Letzen Endes ist die Häufung mancher Motive vielleicht auch einfach ein Indiz für die Auswechselbarkeit der Inhalte.
Daher zurück zu unseren dramatisch gefiederten Zwillingen. Beim Erstgeborenen handelt es sich um ein Fantasyromandebüt, gestaltet von Hilden Design aus München, beim Zweiten um einen wiederaufgelegten Vertreter des Thriller-Genres in der ästhetischen Verantwortung der Zürcher Agentur Hauptmann & Kompanie. Die Bände erschienen etwa zeitgleich in diesem Jahr, interessanterweise beide innerhalb der Random House Verlagsgruppe. Ein Plagiatsvorwurf ist also wenig sinnvoll, spricht man hier besser von Parallelentwicklung? Zufälliger, gebillligter oder gar beabsichtigter Art?

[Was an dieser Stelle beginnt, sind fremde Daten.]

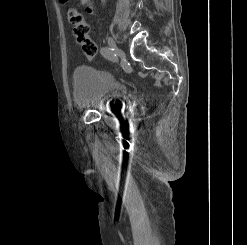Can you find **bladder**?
<instances>
[{"mask_svg":"<svg viewBox=\"0 0 247 245\" xmlns=\"http://www.w3.org/2000/svg\"><path fill=\"white\" fill-rule=\"evenodd\" d=\"M128 93L126 83L92 66L77 67L73 72V101L77 107L115 112Z\"/></svg>","mask_w":247,"mask_h":245,"instance_id":"obj_1","label":"bladder"}]
</instances>
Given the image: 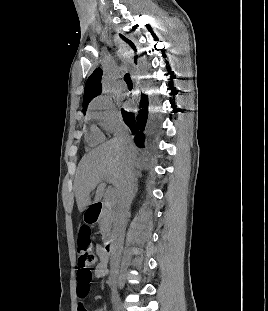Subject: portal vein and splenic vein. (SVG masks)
<instances>
[{
    "instance_id": "1",
    "label": "portal vein and splenic vein",
    "mask_w": 268,
    "mask_h": 311,
    "mask_svg": "<svg viewBox=\"0 0 268 311\" xmlns=\"http://www.w3.org/2000/svg\"><path fill=\"white\" fill-rule=\"evenodd\" d=\"M106 181L109 182V183L112 182L111 178H106ZM109 196H110V197H113V196H114V190H111V191H110Z\"/></svg>"
}]
</instances>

Beide Cover zeigen dieses einfache und wirkungsvolle Motiv, dessen schwarzweißrote Dramatik sich durch die scheinbar ideal kombinierten Gegensätze ergibt: Der frisch-warme Tropfen Blut, die subtile Ankündigung der unausweichlichen Katastrophe, belastet die zartweiße Feder: Schwere stört Leichtigkeit, Schuld trifft Unschuld, Bitteres vergiftet Liebliches, Gewalt bedrängt Zurückhaltung, Tod zerstört Freiheit – nichts geringeres als »Krieg und Frieden« kündigen beide Bände hier an. Eindrucksvoll.
Die Absicht wird verstanden, nur schwant dem kritischen Buchbetrachter bereits Naheliegendes, Tolstoi ist vermutlich nicht zu erwarten, wir haben es schließlich mit gängigen Publikumstiteln aus populären Genres zu tun. Bleibt dem geneigten Leser also, wenigstens auf die Erfüllung der Titelmetapher zu hoffen.

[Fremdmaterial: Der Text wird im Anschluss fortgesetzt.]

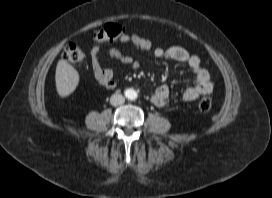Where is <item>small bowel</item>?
Listing matches in <instances>:
<instances>
[{
    "instance_id": "small-bowel-1",
    "label": "small bowel",
    "mask_w": 272,
    "mask_h": 198,
    "mask_svg": "<svg viewBox=\"0 0 272 198\" xmlns=\"http://www.w3.org/2000/svg\"><path fill=\"white\" fill-rule=\"evenodd\" d=\"M120 42L123 44L132 45L133 48L140 53L149 52L152 46L149 40L144 39L136 34L131 36H122ZM154 58L157 60L169 59L178 63L187 65L194 75V84L186 88L182 94V99L185 102H192L201 96L209 94L213 89V82L210 74L205 69L198 56L189 53L180 46H170L168 48H155L152 50ZM91 66L93 75L97 83L105 89H113L117 85L115 73L112 69L102 66V57L100 46H94L91 50ZM107 58L116 59L121 64L130 67L132 70L140 68V61L133 55L126 54L118 48H111L106 53ZM170 89L167 85L159 86L153 96L151 102L159 107L166 108L169 105Z\"/></svg>"
}]
</instances>
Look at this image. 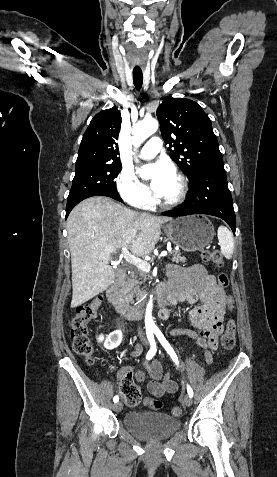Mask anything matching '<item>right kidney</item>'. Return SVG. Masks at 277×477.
Segmentation results:
<instances>
[{
	"mask_svg": "<svg viewBox=\"0 0 277 477\" xmlns=\"http://www.w3.org/2000/svg\"><path fill=\"white\" fill-rule=\"evenodd\" d=\"M123 334L121 330H115L105 339L103 335H100L97 340L103 342L106 349L112 350L117 348L122 342Z\"/></svg>",
	"mask_w": 277,
	"mask_h": 477,
	"instance_id": "right-kidney-1",
	"label": "right kidney"
}]
</instances>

Die Typografie auf Chaddas Fantasy-Roman »Teufelskuss« führt die Blickrichtung sowohl in die Marktkategorie, auf die der junge Verlag Penhaligon zugeschnitten ist, als auch in die moderne Vorstellungswelt vom sinnlich-mittelalterlichen Alltag. Blutstropfen prinzipiell als Küsse des Teufels zu interpretieren, ist nett und bezieht sich auch direkt auf den Text, in dem es von den üblichen Genrekreaturen und Schönheiten wimmelt. Nun, der Generalerlöser, selbstverständlich auch der schön, entpuppt sich am Höhepunkt der Geschichte als »Engel des Todes«! Treffer Nummer 1.

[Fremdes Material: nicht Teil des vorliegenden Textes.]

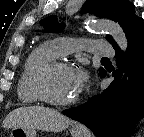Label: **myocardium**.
Listing matches in <instances>:
<instances>
[{
    "label": "myocardium",
    "instance_id": "myocardium-1",
    "mask_svg": "<svg viewBox=\"0 0 144 137\" xmlns=\"http://www.w3.org/2000/svg\"><path fill=\"white\" fill-rule=\"evenodd\" d=\"M59 68L73 70L72 66L68 62L62 60H52L46 64H43L34 73L32 80L33 89L39 99L45 103L55 106L73 105L77 102L76 96L67 100H59L54 98L48 90V78L52 72Z\"/></svg>",
    "mask_w": 144,
    "mask_h": 137
}]
</instances>
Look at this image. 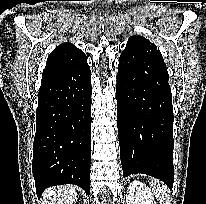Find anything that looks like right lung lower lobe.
<instances>
[{
  "label": "right lung lower lobe",
  "instance_id": "obj_1",
  "mask_svg": "<svg viewBox=\"0 0 206 204\" xmlns=\"http://www.w3.org/2000/svg\"><path fill=\"white\" fill-rule=\"evenodd\" d=\"M91 94L87 59L42 77L32 163L38 196L62 184L78 185L89 194Z\"/></svg>",
  "mask_w": 206,
  "mask_h": 204
}]
</instances>
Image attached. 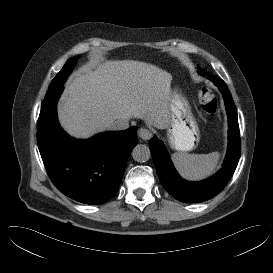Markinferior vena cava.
I'll list each match as a JSON object with an SVG mask.
<instances>
[{"mask_svg":"<svg viewBox=\"0 0 273 273\" xmlns=\"http://www.w3.org/2000/svg\"><path fill=\"white\" fill-rule=\"evenodd\" d=\"M128 127H129V122L127 119H118L112 122L108 128L110 130H124V129H127Z\"/></svg>","mask_w":273,"mask_h":273,"instance_id":"obj_1","label":"inferior vena cava"}]
</instances>
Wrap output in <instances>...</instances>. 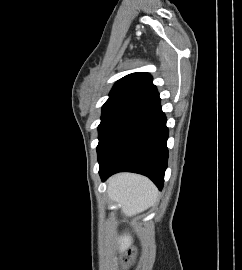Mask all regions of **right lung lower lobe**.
<instances>
[{
    "mask_svg": "<svg viewBox=\"0 0 242 270\" xmlns=\"http://www.w3.org/2000/svg\"><path fill=\"white\" fill-rule=\"evenodd\" d=\"M168 128L159 96L138 106L98 157L102 181L116 172L149 177L161 190L167 168Z\"/></svg>",
    "mask_w": 242,
    "mask_h": 270,
    "instance_id": "obj_1",
    "label": "right lung lower lobe"
}]
</instances>
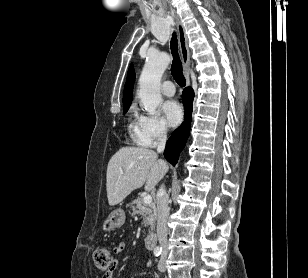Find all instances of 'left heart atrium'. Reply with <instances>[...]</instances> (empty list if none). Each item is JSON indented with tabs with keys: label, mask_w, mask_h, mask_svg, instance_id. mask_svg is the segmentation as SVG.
Here are the masks:
<instances>
[{
	"label": "left heart atrium",
	"mask_w": 308,
	"mask_h": 278,
	"mask_svg": "<svg viewBox=\"0 0 308 278\" xmlns=\"http://www.w3.org/2000/svg\"><path fill=\"white\" fill-rule=\"evenodd\" d=\"M162 113L166 124L170 127L178 126L183 118V110L177 101L170 100L162 105Z\"/></svg>",
	"instance_id": "39dd6f15"
}]
</instances>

Der Thriller »Nimm dich in acht« ist erkennbar Teil einer üppigen Autorenreihe im Diana Verlag. Die Romane von Mary Higgins Clark lassen den Leser idealerweise bis zum Schluss im Unklaren. Es empfiehlt sich daher ein vom Leser nicht zu schwer zu entschlüsselndes Motiv, die Blutfeder erledigt ihren Job als genrespezifisches Symbol ganz ordentlich. Der Bezug zum Text geht aber über die unspezifische Metaphorik hinaus, wird noch deutlicher, wenn der mutmaßliche frauenmordende Täter ein außerordentlich poetisches Bild für seine Opfer gebraucht, er nennt sie »Federn im Wind«! Treffer Nummer 2.
Das Geheimnis der zunehmenden Darstellung von Federn auf Buchtiteln ist also keines und lässt sich ganz einfach mit dem vermehrten Auftreten von Geflügel in den jeweiligen Texten erklären? Nun, sagen wir so, das Geheimnis liegt offenbar eine Ebene tiefer. Bleibt die Frage: Garantiert der geplante Rückgriff auf inhaltliche Kollektivsymbole Erfolg? Oder schweben diese zeitgeistig in der uns alle umgebenden Luft oder doch im Trinkwasser?